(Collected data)
+++

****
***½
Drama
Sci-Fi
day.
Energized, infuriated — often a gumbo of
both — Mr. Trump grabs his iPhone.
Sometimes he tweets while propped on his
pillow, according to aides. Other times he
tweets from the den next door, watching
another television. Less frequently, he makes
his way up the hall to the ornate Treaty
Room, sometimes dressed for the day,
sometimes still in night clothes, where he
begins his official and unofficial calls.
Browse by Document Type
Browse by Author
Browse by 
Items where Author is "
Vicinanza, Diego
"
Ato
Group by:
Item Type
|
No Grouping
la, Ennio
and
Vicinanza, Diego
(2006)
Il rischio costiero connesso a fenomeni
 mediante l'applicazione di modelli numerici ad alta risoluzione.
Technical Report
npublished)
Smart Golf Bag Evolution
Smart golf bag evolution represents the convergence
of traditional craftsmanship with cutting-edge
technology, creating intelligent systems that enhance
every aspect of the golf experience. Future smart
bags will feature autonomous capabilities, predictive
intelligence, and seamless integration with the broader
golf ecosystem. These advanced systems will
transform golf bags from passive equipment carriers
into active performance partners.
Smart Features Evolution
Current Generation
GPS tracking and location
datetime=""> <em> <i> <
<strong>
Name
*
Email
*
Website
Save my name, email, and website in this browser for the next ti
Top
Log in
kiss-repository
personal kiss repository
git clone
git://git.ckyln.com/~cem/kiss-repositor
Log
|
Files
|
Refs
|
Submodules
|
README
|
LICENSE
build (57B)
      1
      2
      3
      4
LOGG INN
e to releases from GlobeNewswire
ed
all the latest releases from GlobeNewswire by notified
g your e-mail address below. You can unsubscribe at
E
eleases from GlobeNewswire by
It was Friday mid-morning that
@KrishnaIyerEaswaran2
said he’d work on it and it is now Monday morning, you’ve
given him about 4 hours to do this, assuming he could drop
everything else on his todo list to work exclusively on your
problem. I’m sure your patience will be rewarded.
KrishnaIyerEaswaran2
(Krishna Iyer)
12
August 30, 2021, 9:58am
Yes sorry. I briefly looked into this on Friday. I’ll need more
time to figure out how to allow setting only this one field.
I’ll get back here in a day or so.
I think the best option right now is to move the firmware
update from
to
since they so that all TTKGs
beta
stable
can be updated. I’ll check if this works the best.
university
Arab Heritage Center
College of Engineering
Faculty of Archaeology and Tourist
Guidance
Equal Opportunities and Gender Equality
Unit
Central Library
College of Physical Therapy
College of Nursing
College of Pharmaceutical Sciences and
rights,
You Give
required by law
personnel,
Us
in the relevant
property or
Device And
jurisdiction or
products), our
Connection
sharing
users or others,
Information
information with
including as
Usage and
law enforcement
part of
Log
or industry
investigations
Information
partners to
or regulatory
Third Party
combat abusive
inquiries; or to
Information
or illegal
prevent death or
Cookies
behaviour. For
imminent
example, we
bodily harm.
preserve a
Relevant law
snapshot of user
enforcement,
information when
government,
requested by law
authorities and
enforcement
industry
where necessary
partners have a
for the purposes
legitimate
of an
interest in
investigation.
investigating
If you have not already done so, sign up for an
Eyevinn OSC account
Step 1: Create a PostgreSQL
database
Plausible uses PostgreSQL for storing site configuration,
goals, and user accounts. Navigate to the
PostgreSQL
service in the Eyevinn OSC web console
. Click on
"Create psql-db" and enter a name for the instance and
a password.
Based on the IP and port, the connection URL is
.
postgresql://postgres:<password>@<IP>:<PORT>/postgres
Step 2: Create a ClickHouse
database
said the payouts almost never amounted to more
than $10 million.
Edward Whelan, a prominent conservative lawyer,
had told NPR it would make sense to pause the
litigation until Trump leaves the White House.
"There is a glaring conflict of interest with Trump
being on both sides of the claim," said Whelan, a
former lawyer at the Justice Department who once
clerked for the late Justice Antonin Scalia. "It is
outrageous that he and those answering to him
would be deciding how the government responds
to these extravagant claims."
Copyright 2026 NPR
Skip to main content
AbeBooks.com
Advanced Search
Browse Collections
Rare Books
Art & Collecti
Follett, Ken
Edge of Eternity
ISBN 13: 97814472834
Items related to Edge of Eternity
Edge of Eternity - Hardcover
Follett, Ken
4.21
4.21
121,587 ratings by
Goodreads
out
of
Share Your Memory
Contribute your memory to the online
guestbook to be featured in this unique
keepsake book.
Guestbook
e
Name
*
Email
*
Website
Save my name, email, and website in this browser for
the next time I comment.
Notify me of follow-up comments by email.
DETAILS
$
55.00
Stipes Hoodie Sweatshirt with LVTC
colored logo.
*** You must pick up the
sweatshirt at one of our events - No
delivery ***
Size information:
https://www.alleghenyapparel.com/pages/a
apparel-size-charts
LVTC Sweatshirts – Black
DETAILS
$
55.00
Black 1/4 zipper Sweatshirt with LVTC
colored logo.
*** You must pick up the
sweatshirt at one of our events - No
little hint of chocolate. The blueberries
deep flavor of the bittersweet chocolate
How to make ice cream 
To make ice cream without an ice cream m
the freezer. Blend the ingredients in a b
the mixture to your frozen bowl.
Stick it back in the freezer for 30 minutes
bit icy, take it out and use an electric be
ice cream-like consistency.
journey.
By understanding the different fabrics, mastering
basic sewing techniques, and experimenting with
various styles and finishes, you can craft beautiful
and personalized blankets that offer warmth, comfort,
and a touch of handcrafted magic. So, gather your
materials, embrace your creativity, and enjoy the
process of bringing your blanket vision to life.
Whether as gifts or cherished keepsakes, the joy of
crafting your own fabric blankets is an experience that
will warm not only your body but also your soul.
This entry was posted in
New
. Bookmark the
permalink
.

+++

■ Prompt: Check each line of the records above for the word "blankets" and report how many lines have it, as a number only.

■ Result of this task: 2